UNT makes a layup, 53-51 Sycamores. 5:40 left. 

Barnes make a floater. 55-51. 

Davis grabs rebound off a missed UNT 3.


----------



## LoudNProud

Scott drives in and gets fouled. First FT is good, second is good. 57-51, 4:30 left


----------



## Jason Svoboda

UNT's live stats site is much nicer than ours. You can actually see what the player has done in the half. 

Barnes is 4-5 with 1 assist, 1 turnover in the half. 3-4 from 3. He's been the difference.


----------



## LoudNProud

UNT dunks, Key responds with a layup. 59-53

3:45 left

Davis rebounds a UNT miss. 3:30 left. Barnes tries to drive but is rejected.

Foul on Kessinger.


----------



## Jason Svoboda

UNT live stat link:

http://stats.statbroadcast.com/broadcast/?id=188901


----------



## SycfromBirth

Jason Svoboda said:


> UNT's live stats site is much nicer than ours.

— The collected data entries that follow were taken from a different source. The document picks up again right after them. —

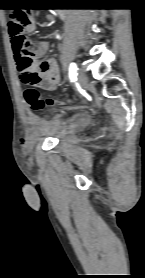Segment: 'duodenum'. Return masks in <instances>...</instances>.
<instances>
[{"label": "duodenum", "mask_w": 145, "mask_h": 278, "mask_svg": "<svg viewBox=\"0 0 145 278\" xmlns=\"http://www.w3.org/2000/svg\"><path fill=\"white\" fill-rule=\"evenodd\" d=\"M58 17H59V19H63L64 17H65V13H64V11H59L58 12Z\"/></svg>", "instance_id": "duodenum-1"}]
</instances>
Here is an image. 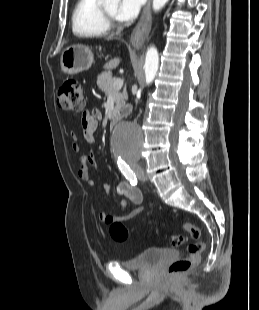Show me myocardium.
Wrapping results in <instances>:
<instances>
[{"label": "myocardium", "instance_id": "1", "mask_svg": "<svg viewBox=\"0 0 259 310\" xmlns=\"http://www.w3.org/2000/svg\"><path fill=\"white\" fill-rule=\"evenodd\" d=\"M99 13L107 27H111L116 24V18L109 15L102 4L99 5Z\"/></svg>", "mask_w": 259, "mask_h": 310}]
</instances>
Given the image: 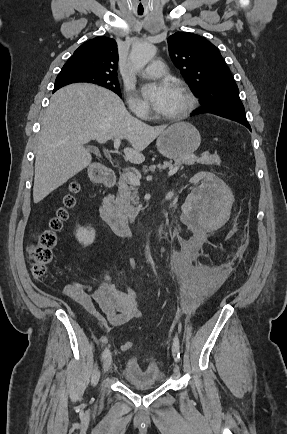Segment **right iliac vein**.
Returning <instances> with one entry per match:
<instances>
[{
  "mask_svg": "<svg viewBox=\"0 0 287 434\" xmlns=\"http://www.w3.org/2000/svg\"><path fill=\"white\" fill-rule=\"evenodd\" d=\"M111 364H112V355L109 353V355L103 361V373H106L110 370Z\"/></svg>",
  "mask_w": 287,
  "mask_h": 434,
  "instance_id": "1",
  "label": "right iliac vein"
}]
</instances>
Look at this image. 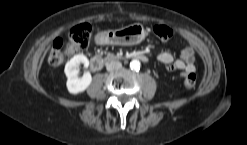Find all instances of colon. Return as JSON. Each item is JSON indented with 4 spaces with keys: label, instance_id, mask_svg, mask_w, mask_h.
<instances>
[{
    "label": "colon",
    "instance_id": "5ec220e1",
    "mask_svg": "<svg viewBox=\"0 0 247 145\" xmlns=\"http://www.w3.org/2000/svg\"><path fill=\"white\" fill-rule=\"evenodd\" d=\"M153 31L162 41L169 40L174 34L173 29L167 25H157ZM91 33V26L85 23L73 27L67 37L55 39L48 57L49 63L53 66H59L75 52L85 49L90 42ZM195 84V73H186L184 75V86L190 89L193 88Z\"/></svg>",
    "mask_w": 247,
    "mask_h": 145
}]
</instances>
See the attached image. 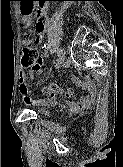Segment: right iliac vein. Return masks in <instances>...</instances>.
Returning <instances> with one entry per match:
<instances>
[{
	"instance_id": "obj_1",
	"label": "right iliac vein",
	"mask_w": 123,
	"mask_h": 167,
	"mask_svg": "<svg viewBox=\"0 0 123 167\" xmlns=\"http://www.w3.org/2000/svg\"><path fill=\"white\" fill-rule=\"evenodd\" d=\"M64 57H65V52H64V50H62V52L59 56V59H58L57 68H59L63 64Z\"/></svg>"
}]
</instances>
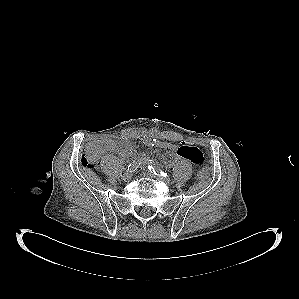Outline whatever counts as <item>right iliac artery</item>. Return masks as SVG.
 Segmentation results:
<instances>
[{
  "mask_svg": "<svg viewBox=\"0 0 299 299\" xmlns=\"http://www.w3.org/2000/svg\"><path fill=\"white\" fill-rule=\"evenodd\" d=\"M141 164V161H134L130 163L127 167V171L132 172L135 171Z\"/></svg>",
  "mask_w": 299,
  "mask_h": 299,
  "instance_id": "1",
  "label": "right iliac artery"
}]
</instances>
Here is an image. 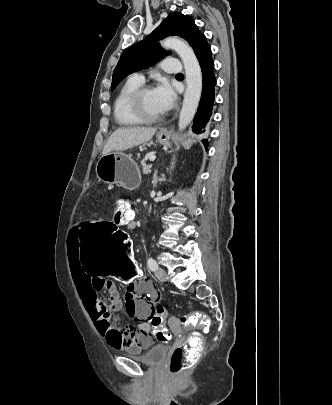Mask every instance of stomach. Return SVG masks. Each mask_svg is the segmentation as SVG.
Masks as SVG:
<instances>
[{"mask_svg": "<svg viewBox=\"0 0 332 405\" xmlns=\"http://www.w3.org/2000/svg\"><path fill=\"white\" fill-rule=\"evenodd\" d=\"M156 138L160 144L166 146L170 141V133L160 131ZM193 142L192 138H186L184 146L189 148ZM95 171L101 181L129 190L136 188L141 181L138 164L130 156L119 151L103 155L97 162Z\"/></svg>", "mask_w": 332, "mask_h": 405, "instance_id": "1", "label": "stomach"}]
</instances>
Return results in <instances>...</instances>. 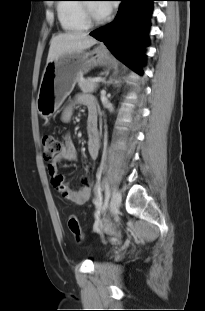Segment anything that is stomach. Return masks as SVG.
I'll return each instance as SVG.
<instances>
[{"mask_svg": "<svg viewBox=\"0 0 205 311\" xmlns=\"http://www.w3.org/2000/svg\"><path fill=\"white\" fill-rule=\"evenodd\" d=\"M110 61L106 50L96 48L91 52L66 54L57 61L47 63L36 100L39 114L44 118L51 117L72 92L78 77L92 67Z\"/></svg>", "mask_w": 205, "mask_h": 311, "instance_id": "1", "label": "stomach"}]
</instances>
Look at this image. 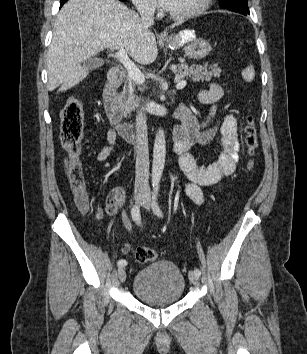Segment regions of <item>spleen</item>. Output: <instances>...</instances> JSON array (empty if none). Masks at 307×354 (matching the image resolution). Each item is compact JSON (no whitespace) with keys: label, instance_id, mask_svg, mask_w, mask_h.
I'll list each match as a JSON object with an SVG mask.
<instances>
[{"label":"spleen","instance_id":"3e777b00","mask_svg":"<svg viewBox=\"0 0 307 354\" xmlns=\"http://www.w3.org/2000/svg\"><path fill=\"white\" fill-rule=\"evenodd\" d=\"M242 77L244 80H246L247 82H250L254 79L255 77V72H254V68L252 65L246 67L243 71H242Z\"/></svg>","mask_w":307,"mask_h":354}]
</instances>
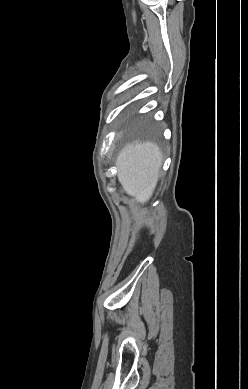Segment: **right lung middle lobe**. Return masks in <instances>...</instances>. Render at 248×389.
<instances>
[{"label": "right lung middle lobe", "mask_w": 248, "mask_h": 389, "mask_svg": "<svg viewBox=\"0 0 248 389\" xmlns=\"http://www.w3.org/2000/svg\"><path fill=\"white\" fill-rule=\"evenodd\" d=\"M153 135V132L146 130V129H140L139 130V136L141 137H150Z\"/></svg>", "instance_id": "dd1d6c3e"}]
</instances>
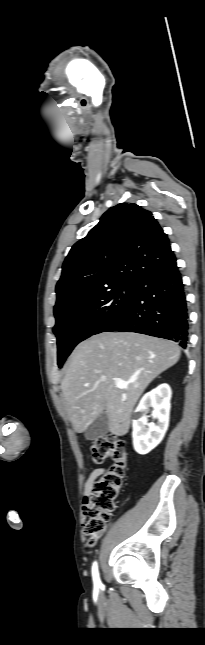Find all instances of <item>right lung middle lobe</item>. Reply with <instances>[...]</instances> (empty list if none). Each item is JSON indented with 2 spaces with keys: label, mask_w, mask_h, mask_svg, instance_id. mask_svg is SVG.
<instances>
[{
  "label": "right lung middle lobe",
  "mask_w": 205,
  "mask_h": 645,
  "mask_svg": "<svg viewBox=\"0 0 205 645\" xmlns=\"http://www.w3.org/2000/svg\"><path fill=\"white\" fill-rule=\"evenodd\" d=\"M135 285L126 284L89 295L55 314L58 366L86 338L101 333L133 302Z\"/></svg>",
  "instance_id": "1"
}]
</instances>
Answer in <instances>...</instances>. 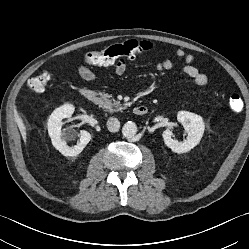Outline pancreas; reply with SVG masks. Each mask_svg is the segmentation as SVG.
<instances>
[{
	"mask_svg": "<svg viewBox=\"0 0 249 249\" xmlns=\"http://www.w3.org/2000/svg\"><path fill=\"white\" fill-rule=\"evenodd\" d=\"M111 95L108 93H100L99 106L109 111L110 113L115 112L117 110L125 109V106H122L119 101L115 99H110Z\"/></svg>",
	"mask_w": 249,
	"mask_h": 249,
	"instance_id": "pancreas-1",
	"label": "pancreas"
}]
</instances>
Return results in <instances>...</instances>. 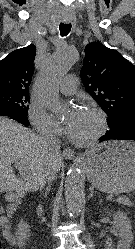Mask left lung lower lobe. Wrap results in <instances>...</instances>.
<instances>
[{"label":"left lung lower lobe","mask_w":135,"mask_h":249,"mask_svg":"<svg viewBox=\"0 0 135 249\" xmlns=\"http://www.w3.org/2000/svg\"><path fill=\"white\" fill-rule=\"evenodd\" d=\"M100 142L107 140H135V113H128L123 122L110 128Z\"/></svg>","instance_id":"left-lung-lower-lobe-1"}]
</instances>
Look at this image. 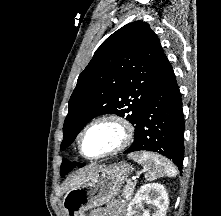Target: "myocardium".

You can actually see what the player has done in the half.
> 
> Barnes is 4-5 with 1 assist, 1 turnover in the half. 3-4 from 3. He's been the difference.



Yes--solid setup...


----------



## treeman

Jason Svoboda said:


> Loyola up 5 on #5 Florida with 10 minutes to play.



Their freshman man big, krutwig I think is his name looks ggggoooooooodddddddd. Old school and knows angles very well


----------



## Jason Svoboda

Both squads scoreless for last 2:30 of the game.


----------



## LoudNProud

59-55 Sycamores. 2:59 left in the game. 

Scott has it knocked out of bounds. 8 seconds left to shoot. Barnes shoots a 3 and misses. 

UNT misses a 3, they get the rebound. 10 foot shot from them misses. Davis gets the rebound. 

Davis is fouled.


----------



## SycamoreStateofMind

Scott tried to turn it over. Davis bailed Sycamores out. Made one of two at the line but very well coulda been a turnover.


----------



## SycfromBirth

Davis has been good on the defensive glass in the second half.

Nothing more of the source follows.